**WORK REQUIRED**: Look through the material below. Return exactly the lines from the one with "Kentucky Land for Sale" through the one with "Waterfront Land for Sale", both included.

**DATA EXTRACT**:
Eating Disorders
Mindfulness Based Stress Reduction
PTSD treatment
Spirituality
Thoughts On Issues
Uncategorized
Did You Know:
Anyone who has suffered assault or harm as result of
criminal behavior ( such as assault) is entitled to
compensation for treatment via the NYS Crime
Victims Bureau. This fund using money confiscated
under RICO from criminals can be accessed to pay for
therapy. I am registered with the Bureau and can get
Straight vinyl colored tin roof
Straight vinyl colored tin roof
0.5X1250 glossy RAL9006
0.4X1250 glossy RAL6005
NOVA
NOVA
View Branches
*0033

--

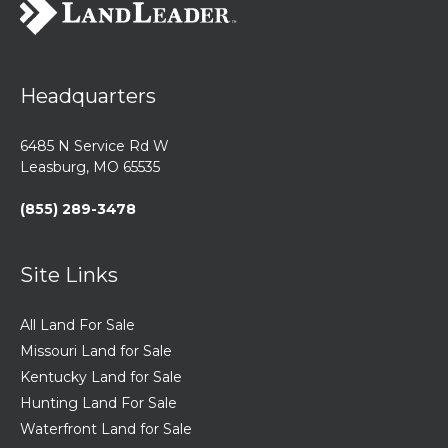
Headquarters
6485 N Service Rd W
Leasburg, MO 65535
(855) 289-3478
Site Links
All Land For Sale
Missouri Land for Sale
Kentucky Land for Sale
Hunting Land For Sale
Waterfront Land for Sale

**RESPONSE TO THE TASK**:
Kentucky Land for Sale
Hunting Land For Sale
Waterfront Land for Sale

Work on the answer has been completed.